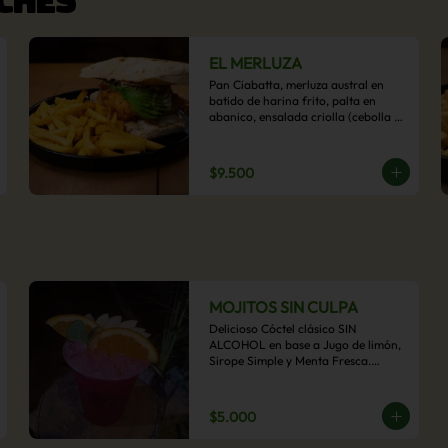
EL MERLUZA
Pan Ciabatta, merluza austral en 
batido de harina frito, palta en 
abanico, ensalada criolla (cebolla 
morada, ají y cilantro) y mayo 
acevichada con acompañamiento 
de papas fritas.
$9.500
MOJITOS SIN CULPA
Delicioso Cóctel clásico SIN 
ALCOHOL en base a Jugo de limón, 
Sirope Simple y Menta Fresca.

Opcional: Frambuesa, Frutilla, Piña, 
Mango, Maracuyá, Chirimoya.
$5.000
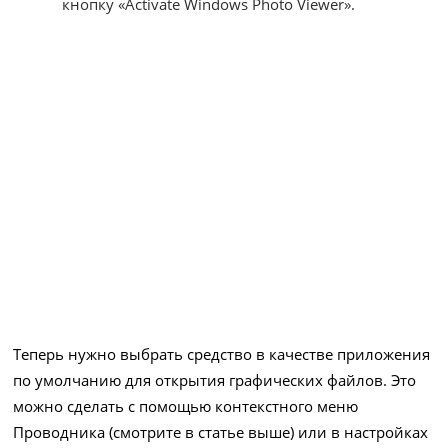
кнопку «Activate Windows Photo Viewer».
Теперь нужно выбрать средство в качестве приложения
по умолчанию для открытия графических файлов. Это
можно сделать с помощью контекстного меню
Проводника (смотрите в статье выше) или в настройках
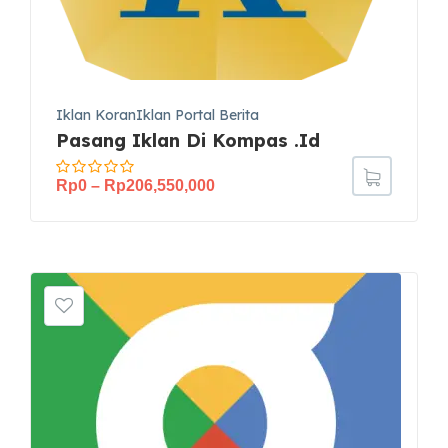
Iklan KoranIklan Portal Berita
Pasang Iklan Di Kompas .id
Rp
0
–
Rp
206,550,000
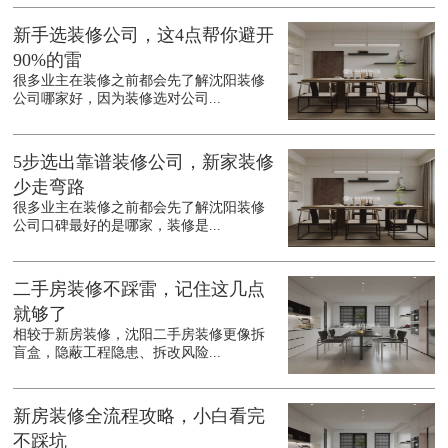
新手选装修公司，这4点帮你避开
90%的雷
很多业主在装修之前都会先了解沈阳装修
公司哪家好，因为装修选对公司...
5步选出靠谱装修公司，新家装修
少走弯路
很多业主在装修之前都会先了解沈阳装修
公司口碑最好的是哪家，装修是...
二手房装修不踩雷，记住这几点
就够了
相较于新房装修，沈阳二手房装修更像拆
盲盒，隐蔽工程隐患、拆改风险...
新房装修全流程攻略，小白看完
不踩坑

· · · · ·

• WHAT YOU HAVE TO DO
Find the lines above that hold "Iklan", then copy each of them.

• REPLY
Iklan KoranIklan Portal Berita
Pasang Iklan Di Kompas .id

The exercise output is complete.